Copy every entry below exactly, and keep out the pictures.

**********

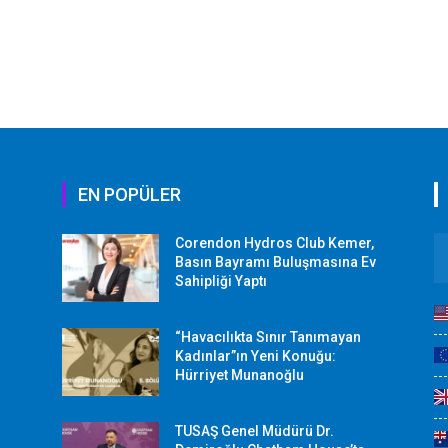
EN POPÜLER
Corendon Hydros Club Kemer,
r
Basın Bayramı Buluşmasına Ev
Sahipliği Yaptı
“Havacılıkta Sınır Tanımayan
Kadınlar”ın Yeni Konuğu:
Hürriyet Munanoğlu
TUSAŞ Genel Müdürü Dr.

**********

— Written response —
EN POPÜLER
Corendon Hydros Club Kemer,
r
Basın Bayramı Buluşmasına Ev
Sahipliği Yaptı
“Havacılıkta Sınır Tanımayan
Kadınlar”ın Yeni Konuğu:
Hürriyet Munanoğlu
TUSAŞ Genel Müdürü Dr.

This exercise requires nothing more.